Meta recently admitted what many of us already suspected: conversations with the company's AI chatbot are not private. Messages exchanged can be accessed and analyzed by employees or collaborators, under the guise of improving the model's performance. Unfortunately, this insufficiently communicated openness raises serious problems.
I have personally observed with increasing concern how intimate details or sensitive information end up being available to internal teams, without users being fully aware of this. Meta's privacy policy vaguely mentions that this data can be used not only to train the AI, but also for various other internal purposes, which leaves room for broad and potentially abusive interpretations.
This lack of transparency has provoked vehement reactions from data protection experts and user communities. In my view, it is unacceptable that a company of Meta’s size would not provide clear guarantees regarding the privacy of a service that, by its very nature, invites personal discussions.

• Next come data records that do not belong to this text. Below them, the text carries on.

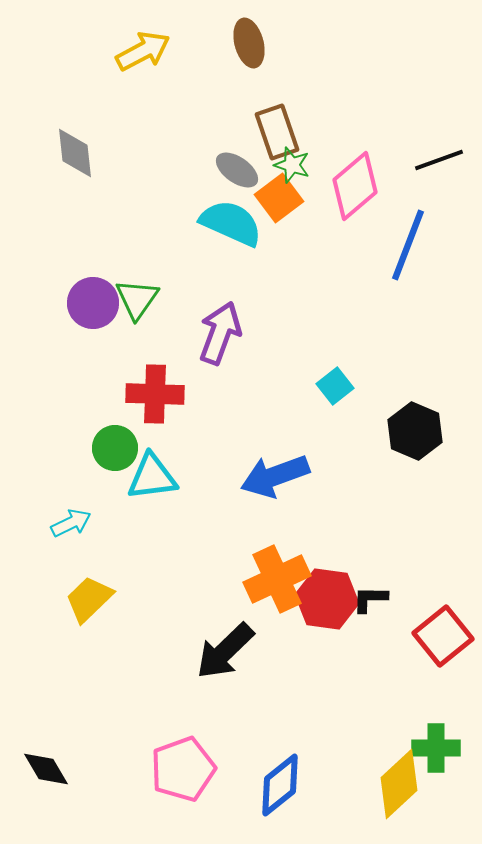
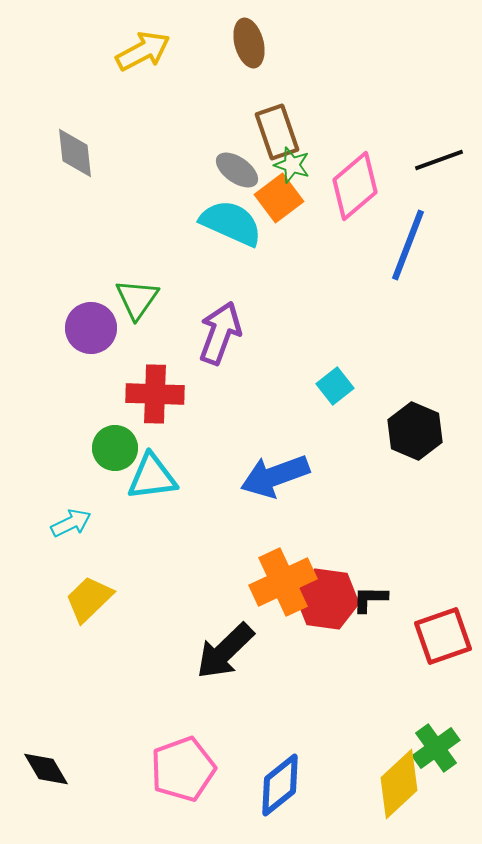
purple circle: moved 2 px left, 25 px down
orange cross: moved 6 px right, 3 px down
red square: rotated 20 degrees clockwise
green cross: rotated 36 degrees counterclockwise
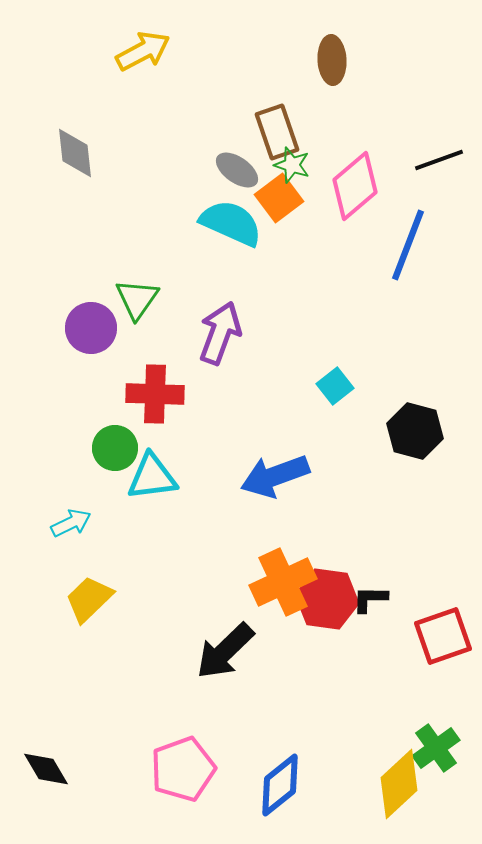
brown ellipse: moved 83 px right, 17 px down; rotated 12 degrees clockwise
black hexagon: rotated 8 degrees counterclockwise
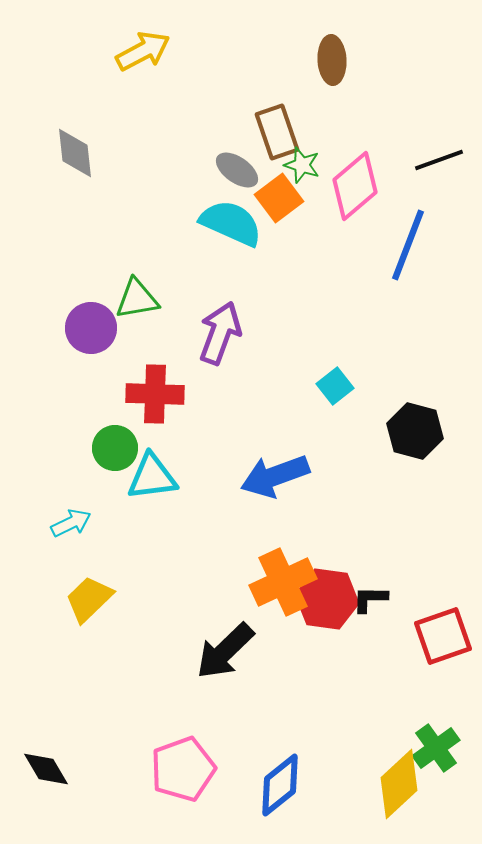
green star: moved 10 px right
green triangle: rotated 45 degrees clockwise
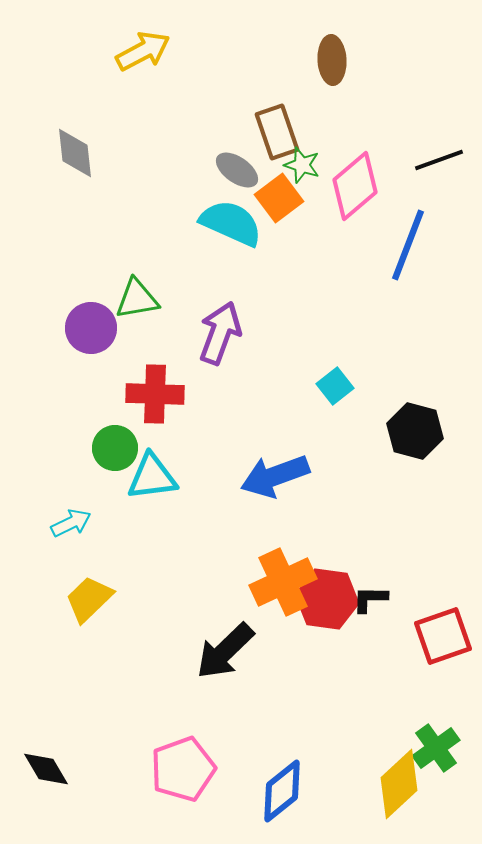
blue diamond: moved 2 px right, 6 px down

Looking further, i fear that these kinds of practices are leading us towards a society in which digital control becomes a new form of authority. As AIs accumulate data on every aspect of our lives, the risk is that this information will be used not only for commercial purposes, but also to shape behavior and curb freedom of expression. We are potentially moving towards a model of governance based on fear — where citizens, knowing that their every word and action is being monitored and archived, end up self-censoring. A new kind of digital dictatorship, more subtle and insidious than anything we have ever known.
What seemed like a friendly innovation in communication with artificial intelligence turns out to be an open door to practices of surveillance and influencing human behavior. What do we risk when our intimate data becomes tools in a possible new regime based on fear and self-censorship?
What we once thought was just a tool for help or entertainment could turn into a means of surveillance and shaping human behavior through fear.